Goal of the exercise
Images in the data are to be skipped, while every line is restated exactly as written.

Saved entries:

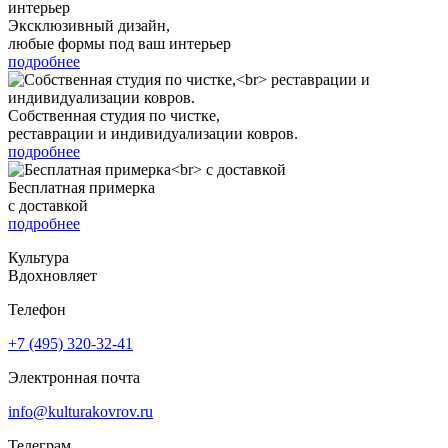
Эксклюзивный дизайн,
любые формы под ваш интерьер
подробнее
Собственная студия по чистке,
реставрации и индивидуализации ковров.
подробнее
Бесплатная примерка
с доставкой
подробнее
Культура
Вдохновляет
Телефон
+7 (495) 320-32-41
Электронная почта
info@kulturakovrov.ru
Телеграм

Problem solution
Эксклюзивный дизайн,
любые формы под ваш интерьер
подробнее
Собственная студия по чистке,
реставрации и индивидуализации ковров.
подробнее
Бесплатная примерка
с доставкой
подробнее
Культура
Вдохновляет
Телефон
+7 (495) 320-32-41
Электронная почта
info@kulturakovrov.ru
Телеграм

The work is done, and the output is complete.